» What is required
Starting from the line that contains "[TikTok] (305, 2460)", output every remaining line of the records below exactly as it appears, that line and the last one included.

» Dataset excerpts
··········
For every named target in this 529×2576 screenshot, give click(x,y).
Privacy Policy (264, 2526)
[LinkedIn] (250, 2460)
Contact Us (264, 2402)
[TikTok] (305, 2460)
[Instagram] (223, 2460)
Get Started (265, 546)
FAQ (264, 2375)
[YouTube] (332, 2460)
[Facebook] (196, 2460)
··········
» Exercise result
[TikTok] (305, 2460)
[Instagram] (223, 2460)
Get Started (265, 546)
FAQ (264, 2375)
[YouTube] (332, 2460)
[Facebook] (196, 2460)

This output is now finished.